Par ailleurs, les biens meubles et immeubles, corporels ou incorporels affectés à l’exploitation d’une entreprise individuelle transmis par décès ou entre vifs sont également exonérés de DMTG à concurrence de 75 % de leur valeur (CGI art. 787 C). Le bénéfice de cette exonération est subordonné à plusieurs conditions : 

– l’entreprise individuelle doit exercer une activité industrielle, commerciale, artisanale, agricole ou libérale ; 

– l’entreprise individuelle doit avoir été détenue depuis plus de 2 ans par le défunt ou par le donateur lorsqu’elle a été acquise à titre onéreux ; 

– chacun des héritiers prend l’engagement, pour lui et ses ayants cause à titre gratuit, de conserver l’ensemble des biens affectés à l’exploitation de l’entreprise pendant une durée de 4 ans à compter de la date de transmission ; 

– l’un de ces héritiers doit effectivement poursuivre l’exploitation de l’entreprise pendant les trois années qui suivent la date de la transmission. 
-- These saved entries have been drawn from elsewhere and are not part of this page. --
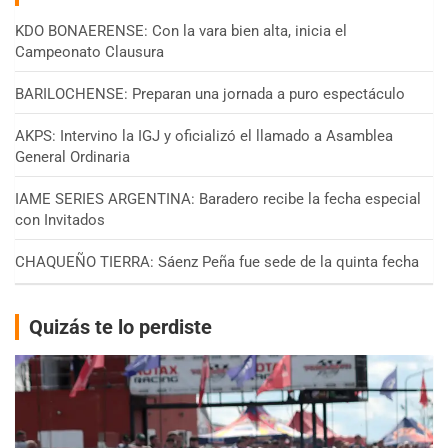
KDO BONAERENSE: Con la vara bien alta, inicia el
Campeonato Clausura
BARILOCHENSE: Preparan una jornada a puro espectáculo
AKPS: Intervino la IGJ y oficializó el llamado a Asamblea
General Ordinaria
IAME SERIES ARGENTINA: Baradero recibe la fecha especial
con Invitados
CHAQUEÑO TIERRA: Sáenz Peña fue sede de la quinta fecha
Quizás te lo perdiste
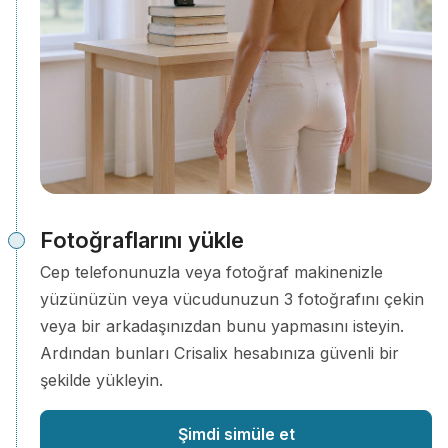
Fotoğraflarını yükle
Cep telefonunuzla veya fotoğraf makinenizle
yüzünüzün veya vücudunuzun 3 fotoğrafını çekin
veya bir arkadaşınızdan bunu yapmasını isteyin.
Ardından bunları Crisalix hesabınıza güvenli bir
şekilde yükleyin.
Şimdi simüle et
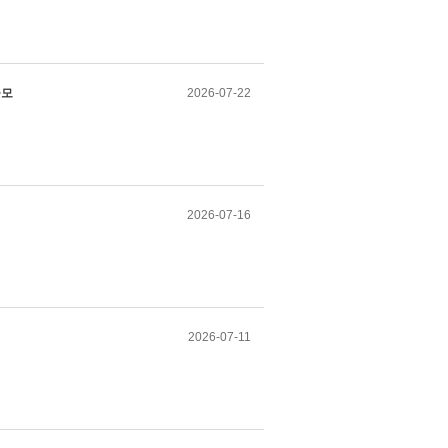
공모
2026-07-22
2026-07-16
2026-07-11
De nombreux contentieux se sont noués quant aux activités éligibles au dispositif d’exonération partielle de droits de mutation à titre gratuit en cas de transmission d’entreprise («Dutreil-transmission» visé aux articles 787 B et 787 C du CGI), essentiellement sur la définition de l’activité commerciale.  

Les textes légaux visent cette activité sans la définir, tandis que la doctrine administrative renvoie à la définition donnée pour l’impôt sur la fortune immobilière (IFI). Elle indique ainsi que « sont considérées comme activités commerciales les activités mentionnées aux articles 34 et 35 du CGI, à l’exclusion des activités de gestion par une société de son propre patrimoine immobilier » et que « sont également exclues les activités de gestion par une société de son portefeuille de valeurs mobilières » (BOI-ENR-DMTG-10-20-40-10 no 15) tout en prévoyant une exception en faveur des holdings qui exercent à titre principal une activité d’animation de leur groupe (BOI-ENR-DMTG-10-20-40-10 nos 50 et 55).  
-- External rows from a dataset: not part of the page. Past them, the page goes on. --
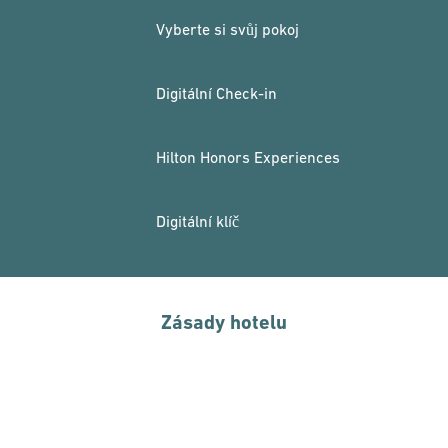
Vyberte si svůj pokoj
Digitální Check-in
Hilton Honors Experiences
Digitální klíč
Zásady hotelu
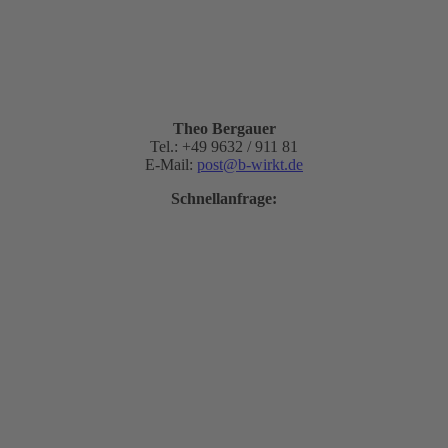
Theo Bergauer
Tel.: +49 9632 / 911 81
E-Mail:
post@b-wirkt.de
Schnellanfrage:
La jurisprudence récente, tant de la Cour de cassation que du Conseil d’État, a toutefois mis en échec cette doctrine et considère que tant les activités de location de locaux meublés ou d’établissements commerciaux ou industriels munis d’équipements nécessaires à leur exploitation que celle des holdings mixtes ne peuvent être par principe exclues du champ d’application du dispositif (Cass. com. 1-6-2023 n° 22-15.152 ; Cass. com. 21-6-2023 n° 21-18.226 ; CE 29-9-2023 n° 473972). 

Afin de mettre un terme à ces contentieux, la doctrine est désormais légalisée. Ainsi : 

– les activités commerciales sont définies par renvoi aux articles 34 et 35 du CGI ; 

– les entreprises exerçant une activité mixte sont éligibles ; 

– et l’exercice par une société d’une activité de gestion de son propre patrimoine mobilier ou immobilier est par principe exclue, à l’exception des holdings ayant pour activité principale la participation active à la conduite de la politique de leur groupe constitué de sociétés contrôlées directement ou indirectement, exerçant une activité industrielle, commerciale, artisanale, agricole ou libérale, et auxquelles elles rendent, le cas échéant et à titre purement interne, des services spécifiques, administratifs, juridiques, comptables, financiers et immobiliers. 

Ces dispositions s’appliquent aux transmissions intervenues à compter du 17 octobre 2023.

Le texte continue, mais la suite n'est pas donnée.